K230 AI in Action - HHB Neural Network Model Deployment Tool#

Copyright 2023 Canaan Inc. ©
Disclaimer#
The products, services or features you purchase should be subject to Canaan Inc. (“Company”, hereinafter referred to as “Company”) and its affiliates are bound by the commercial contracts and terms and conditions of all or part of the products, services or features described in this document may not be covered by your purchase or use. Unless otherwise agreed in the contract, the Company does not provide any express or implied representations or warranties as to the correctness, reliability, completeness, merchantability, fitness for a particular purpose and non-infringement of any statements, information, or content in this document. Unless otherwise agreed, this document is intended as a guide for use only.
Due to product version upgrades or other reasons, the content of this document may be updated or modified from time to time without any notice.
Trademark Notice#
, “Canaan” and other Canaan trademarks are trademarks of Canaan Inc. and its affiliates. All other trademarks or registered trademarks that may be mentioned in this document are owned by their respective owners.

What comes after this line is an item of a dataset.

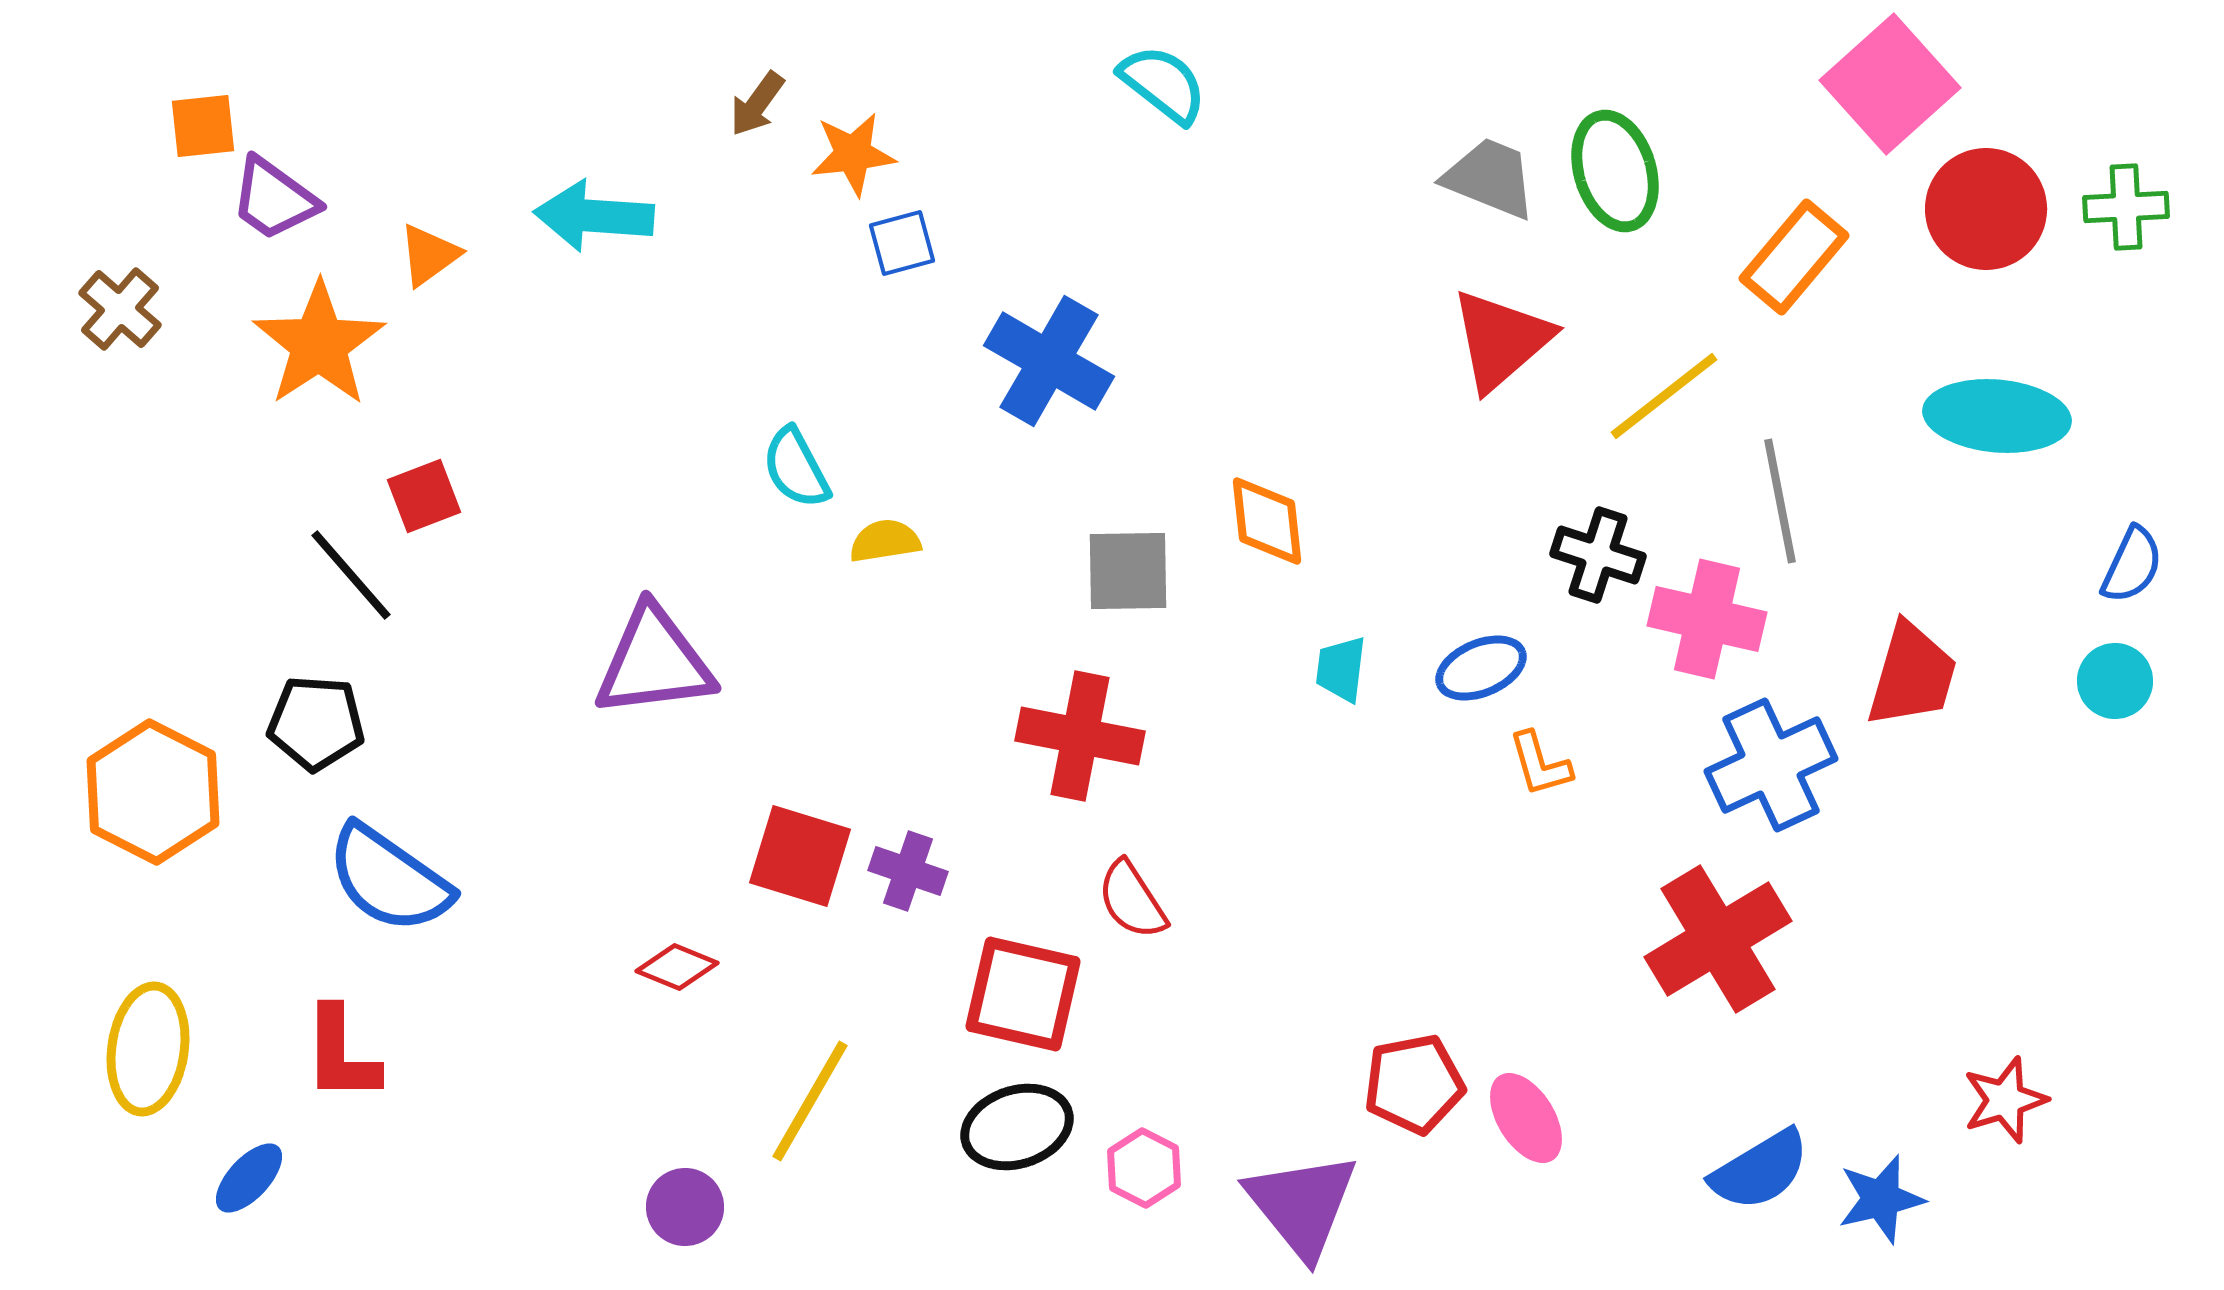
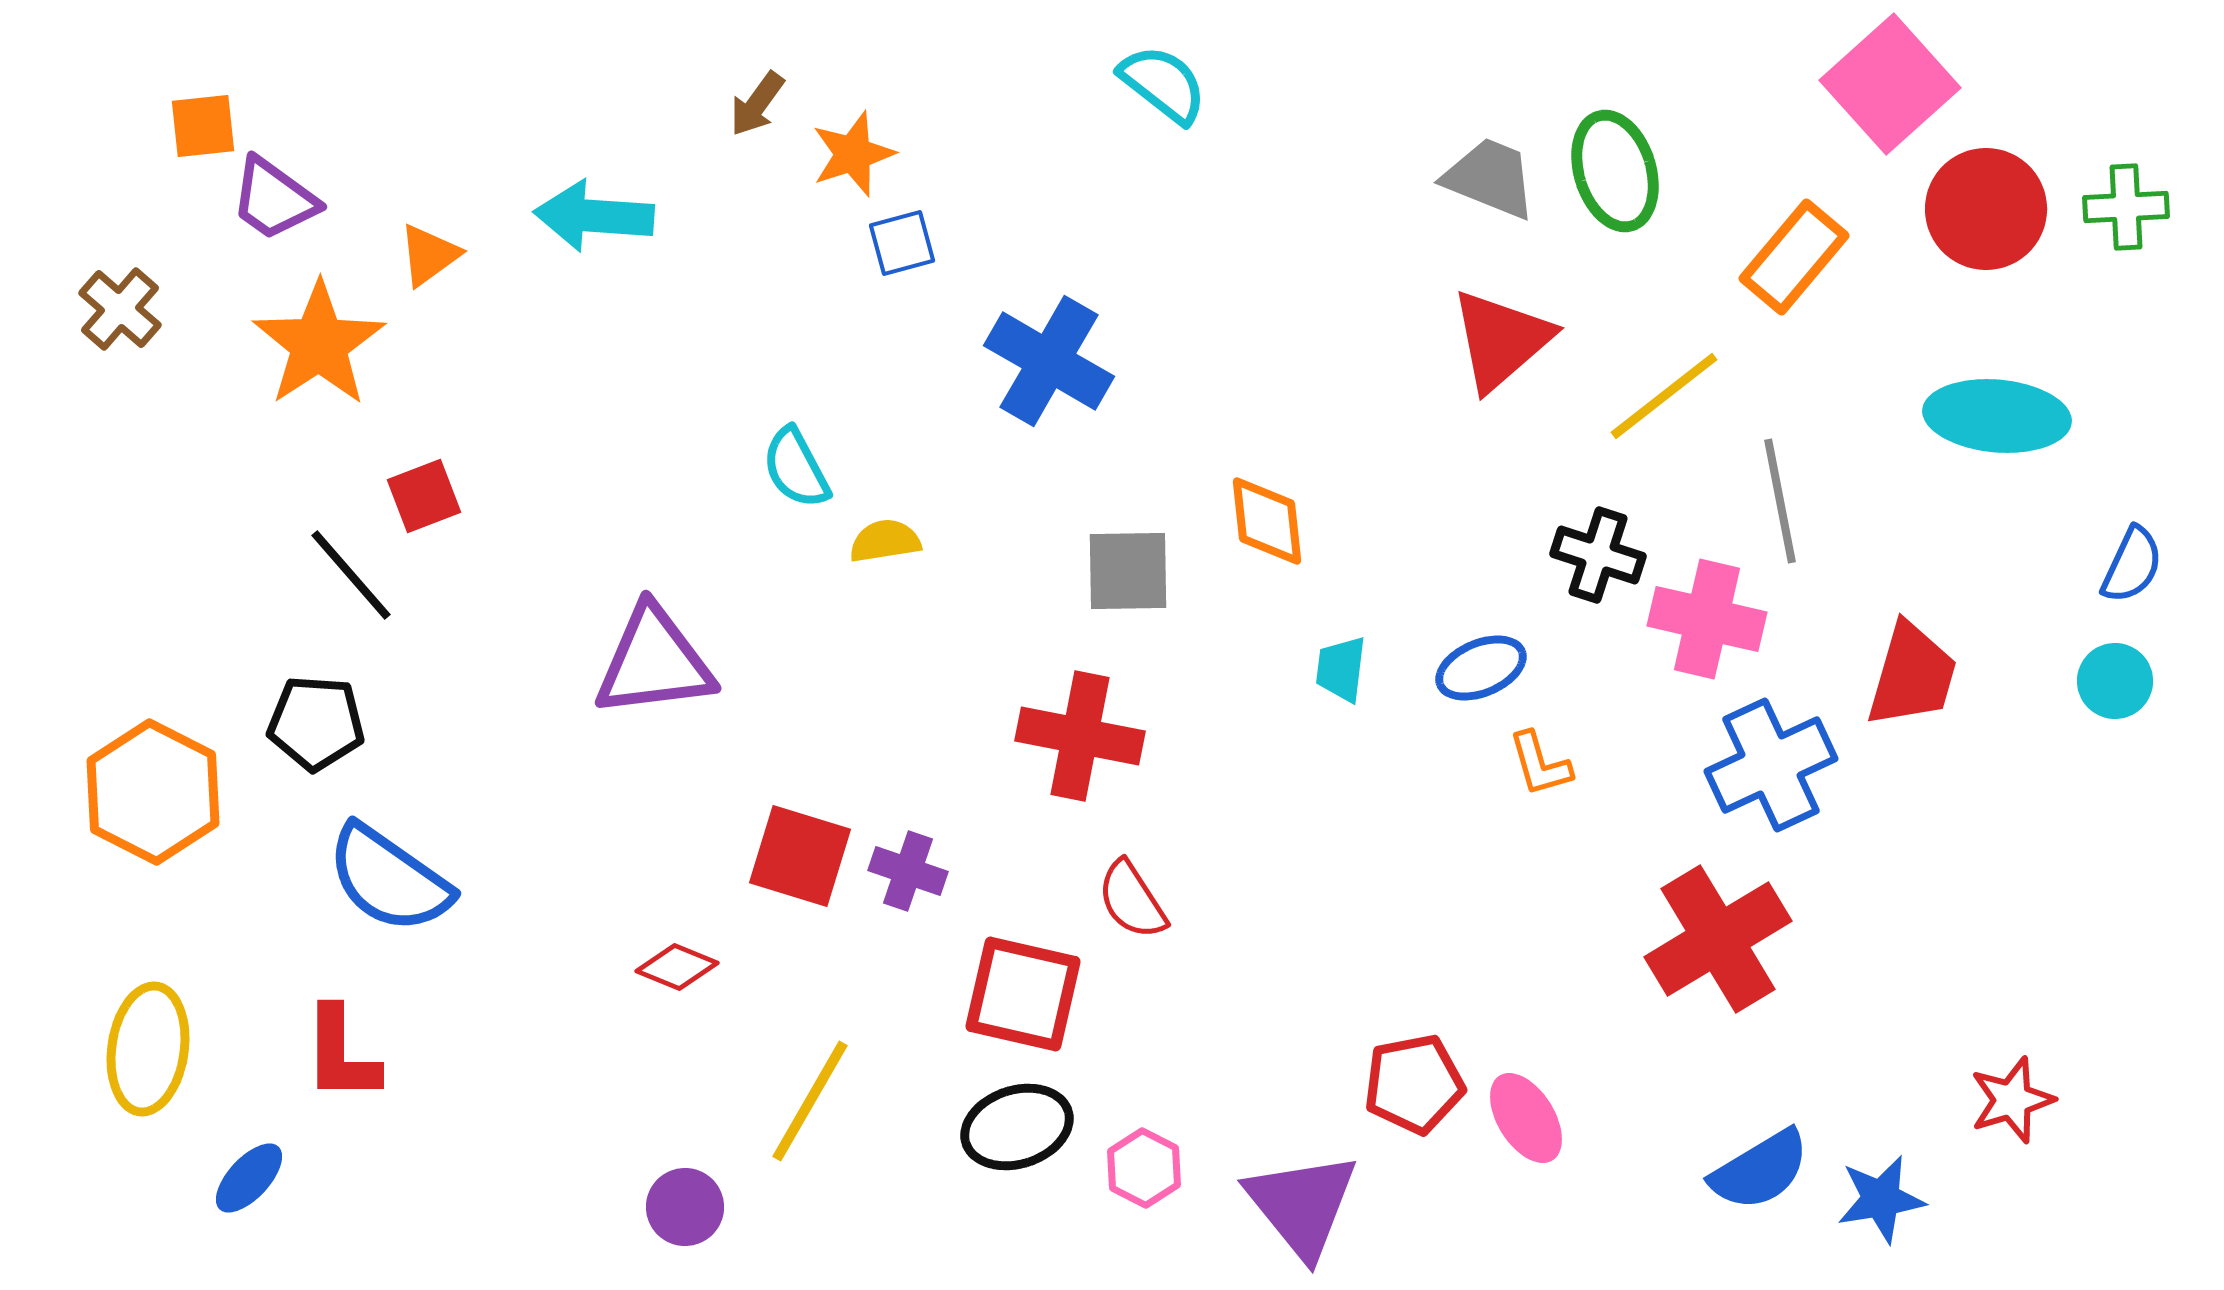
orange star at (853, 154): rotated 12 degrees counterclockwise
red star at (2005, 1100): moved 7 px right
blue star at (1881, 1199): rotated 4 degrees clockwise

Copyright 2023 Canaan Inc.. © All Rights Reserved. Without the written permission of the company, no unit or individual may extract or copy part or all of the content of this document without authorization, and shall not disseminate it in any form.
Directory#
[TOC]
preface#
Briefly#
This document is the instruction document for the use of HHB on the k230 hardware platform, which guides users on how to compile the model on HHB to generate c code, and how to use the k230 cross-compilation toolchain to compile the program and run on the board.
Reader object#
This document (this guide) is intended primarily for:
Software Development Engineer
Definition of acronyms#
abbreviation |
description |
|---|---|
HHB |
Heterogeneous Honey Badger |
SHL |
Structure of Heterogeneous Library |
Revision history#
Document version number |
Modify the description |
Author |
date |
|---|---|---|---|
V1.0 |
First version of the document |
Yang Zhang |
2023/6/25 |
1. Overview#
To deploy and run the HHB program on k230 RTT, the following steps are required
Based on the HHB development environment, compile the model to generate C code
Compile C code using the K230 RTT cross-compilation toolchain
Run the executable program on the board
1.1 HHB#
HHB (Heterogeneous Honey Badger) is a set of neural network model deployment toolsets provided by T-Head for the Xuan Tie chip platform. It includes a series of tools required for deployment, such as compilation optimization, performance analysis, process debugging, and result simulation.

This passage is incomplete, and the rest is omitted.